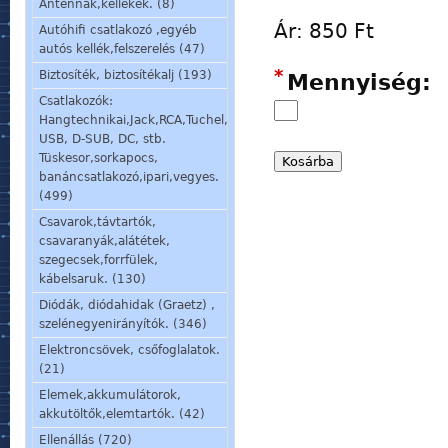
Antennák,kellékek. (8)
Ár:
850 Ft
Autóhifi csatlakozó ,egyéb
autós kellék,felszerelés (47)
*
Biztosíték, biztosítékalj (193)
Mennyiség:
Csatlakozók:
Hangtechnikai,Jack,RCA,Tuchel,
USB, D-SUB, DC, stb.
Tüskesor,sorkapocs,
banáncsatlakozó,ipari,vegyes.
(499)
Csavarok,távtartók,
csavaranyák,alátétek,
szegecsek,forrfülek,
kábelsaruk. (130)
Diódák, diódahidak (Graetz) ,
szelénegyenirányítók. (346)
Elektroncsövek, csőfoglalatok.
(21)
Elemek,akkumulátorok,
akkutöltők,elemtartók. (42)
Ellenállás (720)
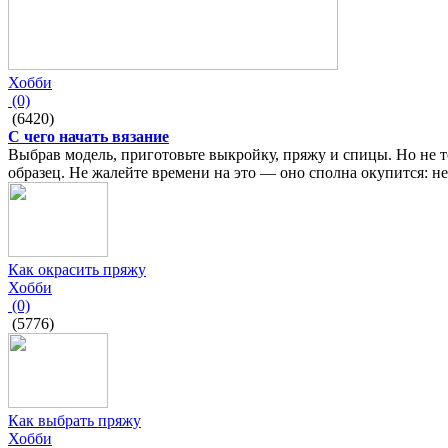
Хобби
(0)
(6420)
С чего начать вязание
Выбрав модель, приготовьте выкройку, пряжу и спицы. Но не
образец. Не жалейте времени на это — оно сполна окупится: не
Как окрасить пряжу
Хобби
(0)
(5776)
Как выбрать пряжу
Хобби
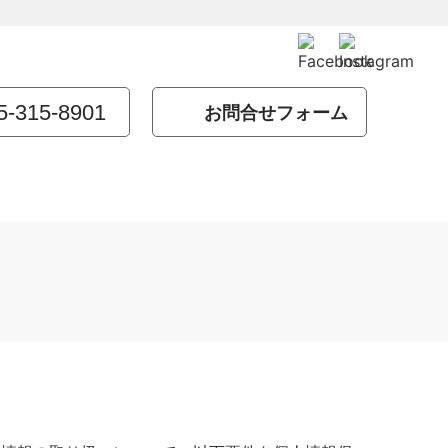
5-315-8901
お問合せフォーム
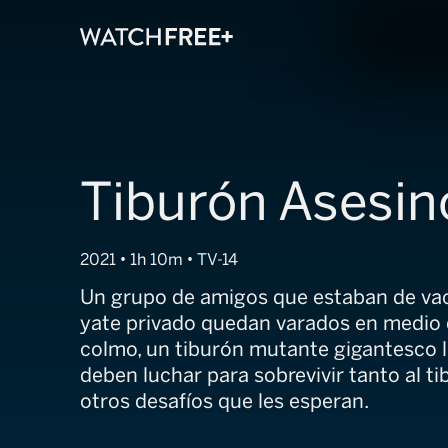
Tiburón Asesin
2021 • 1h 10m • TV-14
Un grupo de amigos que estaban de va
yate privado quedan varados en medio 
colmo, un tiburón mutante gigantesco l
deben luchar para sobrevivir tanto al t
otros desafíos que les esperan.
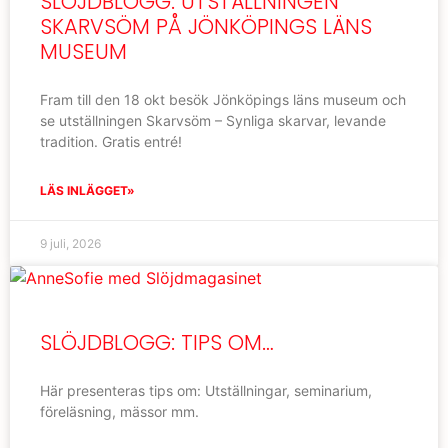
SLÖJDBLOGG: UTSTÄLLNINGEN
SKARVSÖM PÅ JÖNKÖPINGS LÄNS
MUSEUM
Fram till den 18 okt besök Jönköpings läns museum och
se utställningen Skarvsöm – Synliga skarvar, levande
tradition. Gratis entré!
LÄS INLÄGGET»
9 juli, 2026
SLÖJDBLOGG: TIPS OM…
Här presenteras tips om: Utställningar, seminarium,
föreläsning, mässor mm.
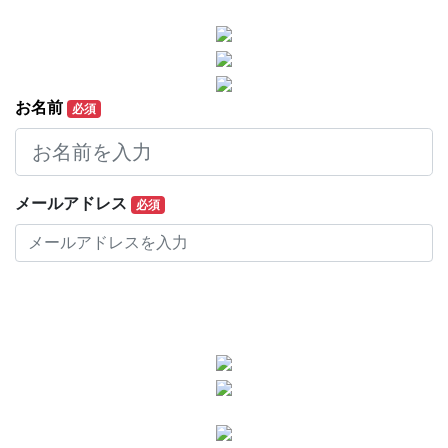
お名前
必須
メールアドレス
必須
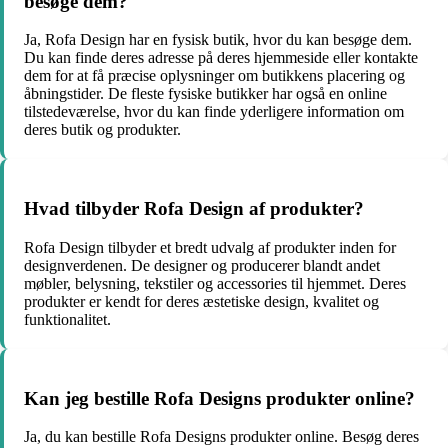
besøge dem?
Ja, Rofa Design har en fysisk butik, hvor du kan besøge dem.
Du kan finde deres adresse på deres hjemmeside eller kontakte
dem for at få præcise oplysninger om butikkens placering og
åbningstider. De fleste fysiske butikker har også en online
tilstedeværelse, hvor du kan finde yderligere information om
deres butik og produkter.
Hvad tilbyder Rofa Design af produkter?
Rofa Design tilbyder et bredt udvalg af produkter inden for
designverdenen. De designer og producerer blandt andet
møbler, belysning, tekstiler og accessories til hjemmet. Deres
produkter er kendt for deres æstetiske design, kvalitet og
funktionalitet.
Kan jeg bestille Rofa Designs produkter online?
Ja, du kan bestille Rofa Designs produkter online. Besøg deres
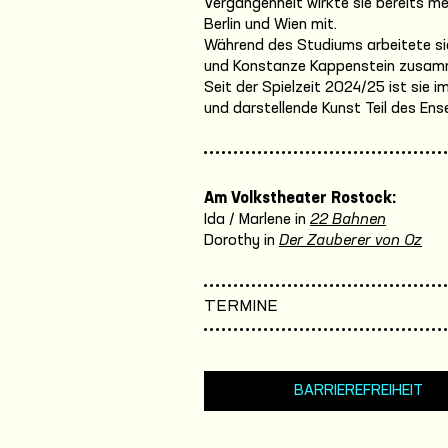
Vergangenheit wirkte sie bereits me
Berlin und Wien mit.
Während des Studiums arbeitete sie
und Konstanze Kappenstein zusam
Seit der Spielzeit 2024/25 ist sie
und darstellende Kunst Teil des En
Am Volkstheater Rostock:
Ida / Marlene in
22 Bahnen
Dorothy in
Der Zauberer von Oz
TERMINE
BARRIEREFREIHEIT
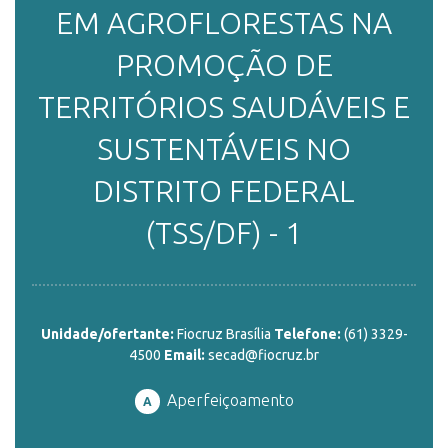
EM AGROFLORESTAS NA
ENSINO
PROMOÇÃO DE
TERRITÓRIOS SAUDÁVEIS E
CURSOS
SUSTENTÁVEIS NO
DISTRITO FEDERAL
PLATAFORMAS
(TSS/DF) - 1
DOCUMENTOS
Unidade/ofertante:
Fiocruz Brasília
Telefone:
(61) 3329-
4500
Email:
secad@fiocruz.br
ALUNOS
Aperfeiçoamento
A
DOCENTES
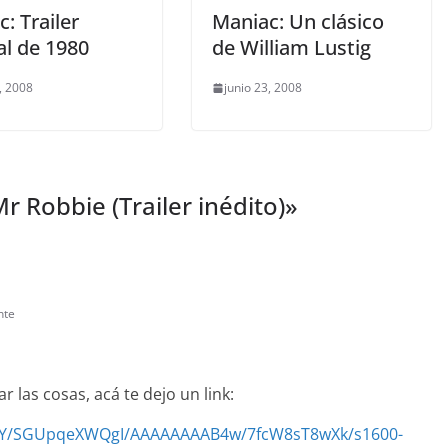
: Trailer
Maniac: Un clásico
al de 1980
de William Lustig
, 2008
junio 23, 2008
r Robbie (Trailer inédito)
»
nte
r las cosas, acá te dejo un link:
c3Y/SGUpqeXWQgI/AAAAAAAAB4w/7fcW8sT8wXk/s1600-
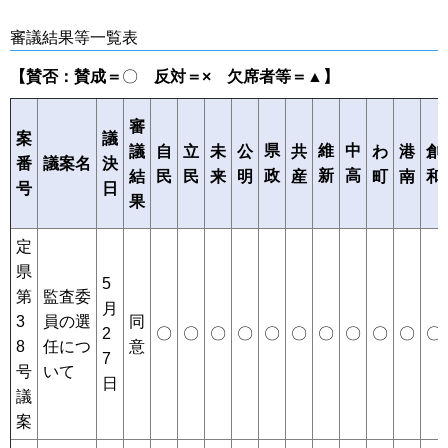
審議結果等一覧表
【賛否：賛成＝
〇
反対
＝× 欠席者等＝▲】
審
案
議
県
維
中
議
自
立
未
公
共
わ
港
創
番
議案名
決
政
新
高
結
民
民
来
明
産
町
南
和
号
日
果
定
県
5
第
監査委
月
3
員の選
同
2
〇
〇
〇
〇
〇
〇
〇
〇
〇
〇
〇
8
任につ
意
7
号
いて
日
議
案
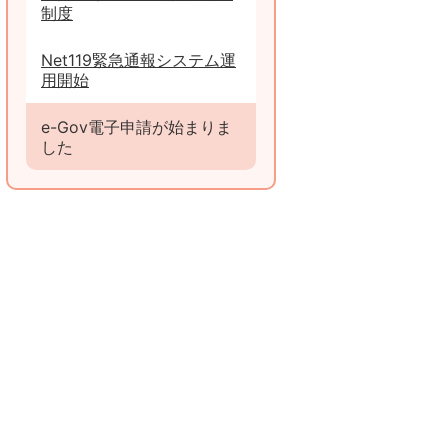
制度
Net119緊急通報システム運
用開始
e-Gov電子申請が始まりま
した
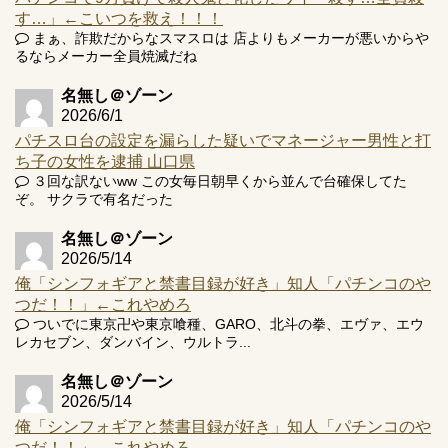
す…」←こいつを救え！！！
まぁ、詐欺だからなスマスロは 店よりもメーカーが悪いからや
るならメーカー全員焼滅だね
Powered by livedoor 相互RSS
名無し＠ゾーン
2026/6/1
パチスロ台の設定を漏らした疑いでマネージャー男性と打
ち子の女性を逮捕 山口県
３回な訳ないww この女毎日朝早くから並んで台確保してた
ぞ。 サクラで有名だった
名無し＠ゾーン
2026/5/14
俺「シンフォギアと禁書目録が好き」知人「パチンコのや
つだ！！」←これやめろ
ついでに東京卍や東京喰種、GARO、北斗の拳、エヴァ、エウ
レカセブン、ダンバイン、ウルトラ...
名無し＠ゾーン
2026/5/14
俺「シンフォギアと禁書目録が好き」知人「パチンコのや
つだ！！」←これやめろ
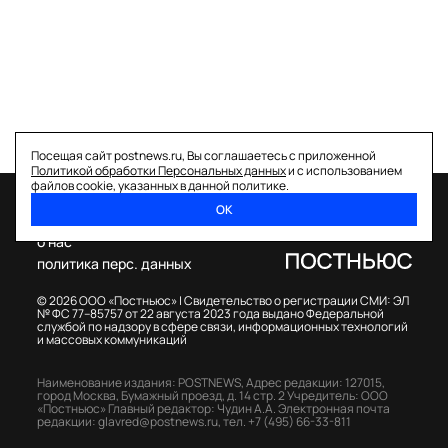
Посещая сайт postnews.ru, Вы соглашаетесь с приложенной
Политикой обработки Персональных данных
и с использованием
файлов cookie, указанных в данной политике.
ОК
спецпроекты
о нас
политика перс. данных
© 2026 ООО «Постньюс» |
Свидетельство о регистрации СМИ: ЭЛ
№ ФС 77–85757 от 22 августа 2023 года выдано Федеральной
службой по надзору в сфере связи, информационных технологий
и массовых коммуникаций
Наименование издания: POSTNEWS,
Адрес редакции: 127015,
город Москва, Бумажный проезд, д. 14 стр. 2
Учредитель: ООО
«Постньюс»
Главный редактор: Чудин А.А.
Электронная почта
редакции:
glavred@postnews.ru
,
тел.
+7 (495) 66-33-811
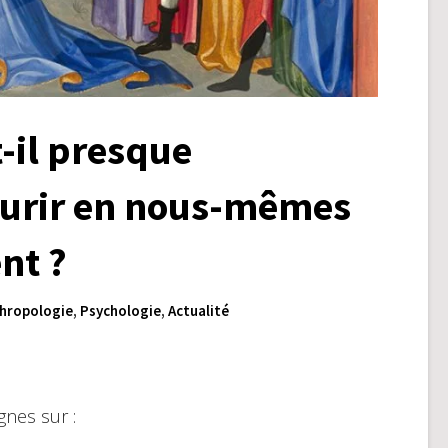
-il presque
ourir en nous-mêmes
nt ?
hropologie
,
Psychologie
,
Actualité
gnes sur :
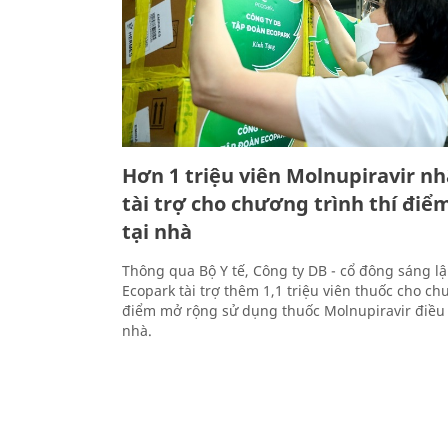
Hơn 1 triệu viên Molnupiravir n
tài trợ cho chương trình thí điểm
tại nhà
Thông qua Bộ Y tế, Công ty DB - cổ đông sáng l
Ecopark tài trợ thêm 1,1 triệu viên thuốc cho ch
điểm mở rộng sử dụng thuốc Molnupiravir điều t
nhà.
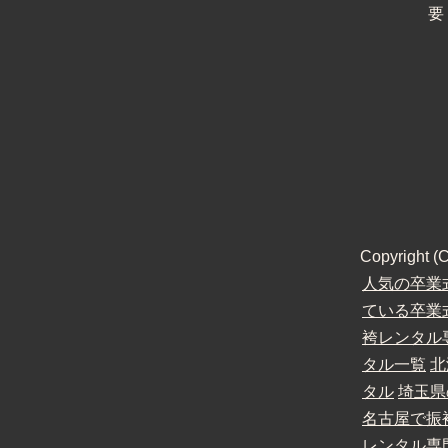
要
Copyright
人気の卒業
ている卒業
袴レンタル
タル一覧
北
タル
埼玉県
名古屋で振
レンタル専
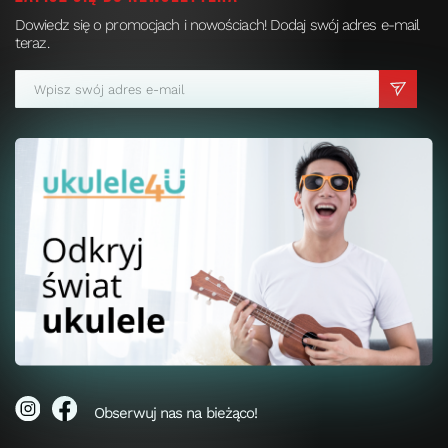
Dowiedz się o promocjach i nowościach! Dodaj swój adres e-mail
teraz.
Obserwuj nas na bieżąco!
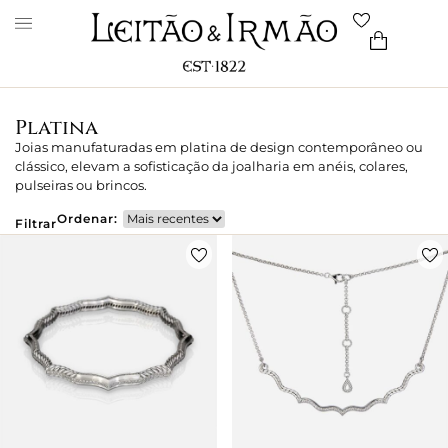
Platina
Joias manufaturadas em platina de design contemporâneo ou
clássico, elevam a sofisticação da joalharia em anéis, colares,
pulseiras ou brincos.
Ordenar:
Filtrar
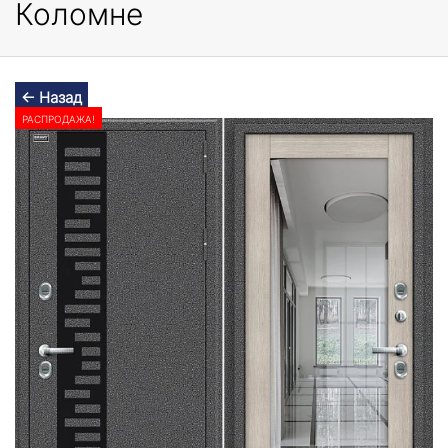
Коломне
← Назад
РАСПРОДАЖА!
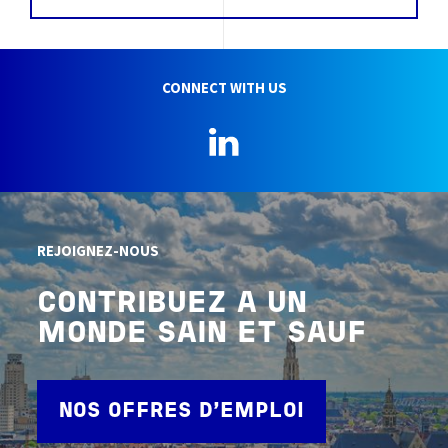
CONNECT WITH US
LinkedIn
REJOIGNEZ-NOUS
CONTRIBUEZ A UN
MONDE SAIN ET SAUF
NOS OFFRES D'EMPLOI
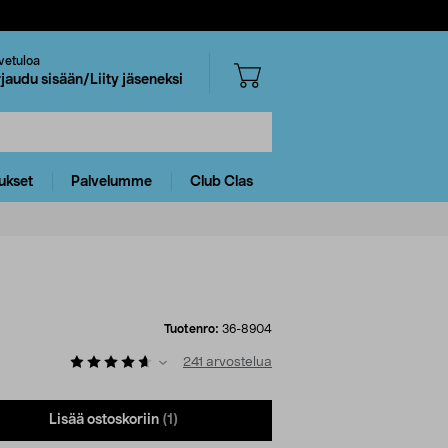
vetuloa
rjaudu sisään/Liity jäseneksi
ukset
Palvelumme
Club Clas
Tuotenro:
36-8904
241
arvostelua
Lisää ostoskoriin
(1)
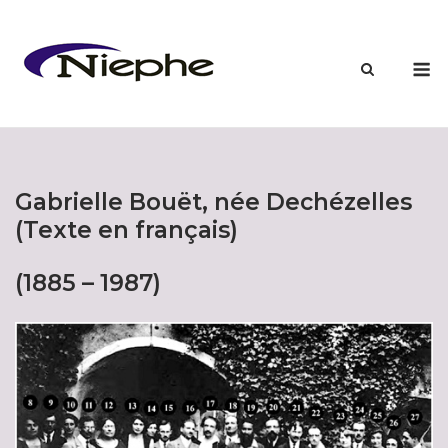
Skip
to
content
M
Gabrielle Bouët, née Dechézelles
(Texte en français)
(1885 – 1987)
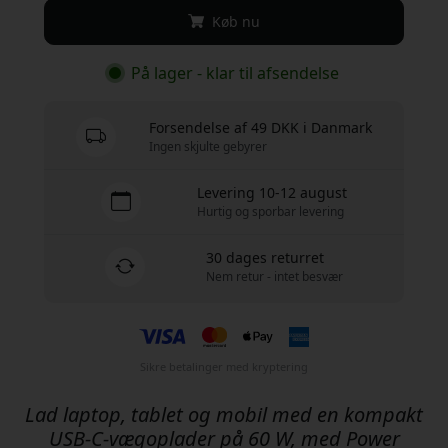
Køb nu
På lager - klar til afsendelse
Forsendelse af 49 DKK i Danmark
Ingen skjulte gebyrer
Levering 10-12 august
Hurtig og sporbar levering
30 dages returret
Nem retur - intet besvær
Sikre betalinger med kryptering
Lad laptop, tablet og mobil med en kompakt
USB-C-vægoplader på 60 W, med Power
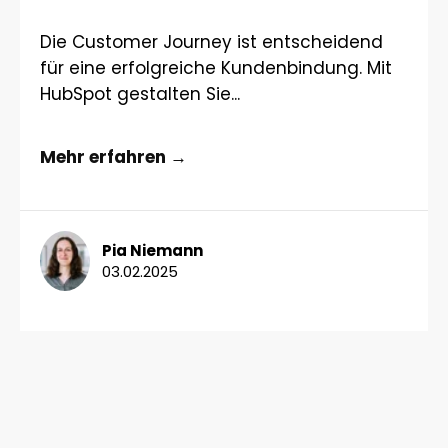
Die Customer Journey ist entscheidend
für eine erfolgreiche Kundenbindung. Mit
HubSpot gestalten Sie...
Mehr erfahren →
Pia Niemann
03.02.2025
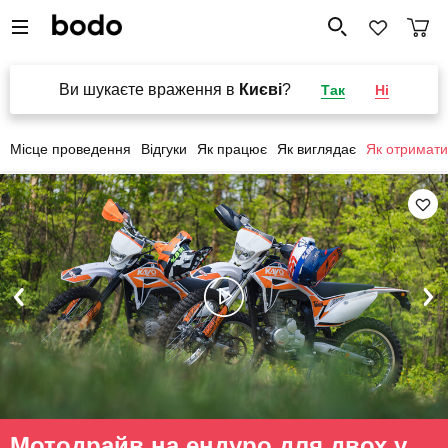
Ви шукаєте враження в
Києві
?
Так
Ні
Місце проведення
Відгуки
Як працює
Як виглядає
Як отримати
Мотодрайв на ендуро для двох у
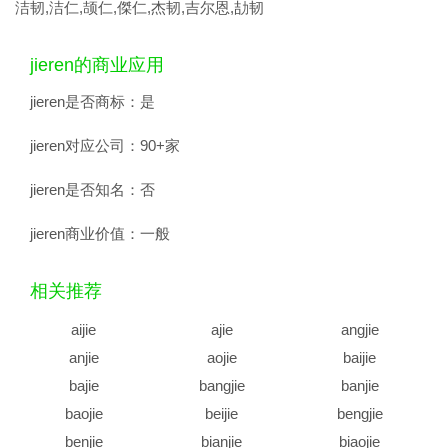
洁韧,洁仁,颉仁,傑仁,杰韧,吉尔恩,劼韧
jieren的商业应用
jieren是否商标：
是
jieren对应公司：
90+家
jieren是否知名：
否
jieren商业价值：
一般
相关推荐
aijie
ajie
angjie
anjie
aojie
baijie
bajie
bangjie
banjie
baojie
beijie
bengjie
benjie
bianjie
biaojie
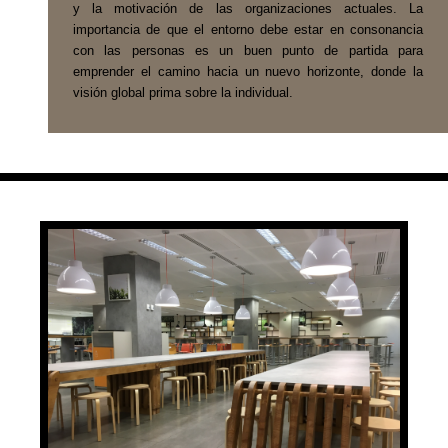
y la motivación de las organizaciones actuales. La
importancia de que el entorno debe estar en consonancia
con las personas es un buen punto de partida para
emprender el camino hacia un nuevo horizonte, donde la
visión global prima sobre la individual.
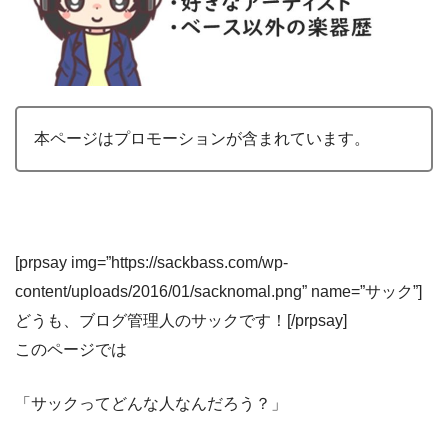
本ページはプロモーションが含まれています。
[prpsay img=”https://sackbass.com/wp-
content/uploads/2016/01/sacknomal.png” name=”サック”]
どうも、ブログ管理人のサックです！[/prpsay]
このページでは
「サックってどんな人なんだろう？」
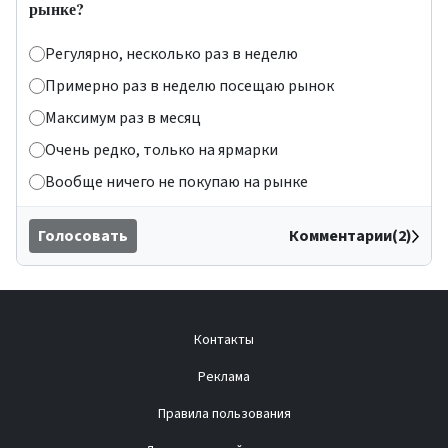
рынке?
Регулярно, несколько раз в неделю
Примерно раз в неделю посещаю рынок
Максимум раз в месяц
Очень редко, только на ярмарки
Вообще ничего не покупаю на рынке
Голосовать
Комментарии(2)
Контакты
Реклама
Правила пользования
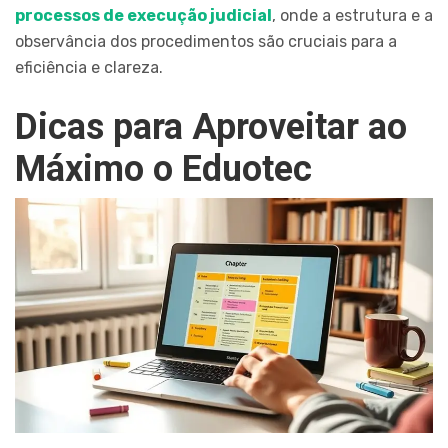
processos de execução judicial
, onde a estrutura e a
observância dos procedimentos são cruciais para a
eficiência e clareza.
Dicas para Aproveitar ao
Máximo o Eduotec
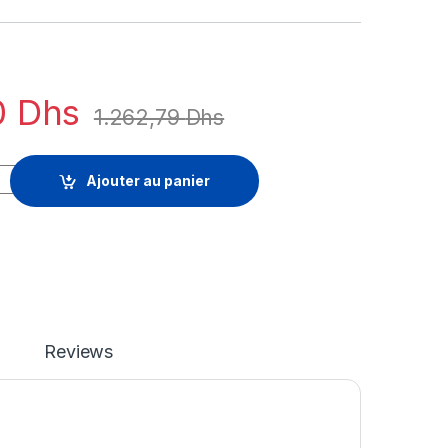
0
Dhs
1.262,79
Dhs
licence d'abonnement (31 mois) - 1 licence quantity
Ajouter au panier
Reviews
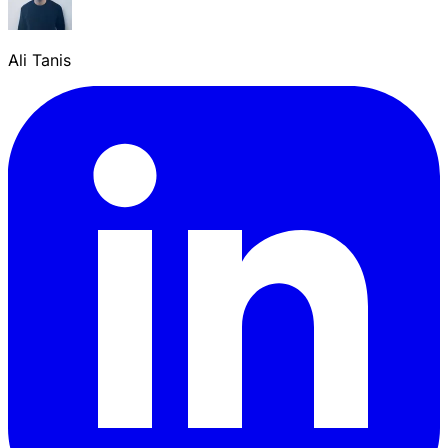
Ali Tanis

+ + +

DESCRIPTION OF THE TASK: For this task, copy every line of the material in which "prpsay" appears.

SOLUTION TO THIS EXERCISE:
[prpsay img=”https://sackbass.com/wp-
どうも、ブログ管理人のサックです！[/prpsay]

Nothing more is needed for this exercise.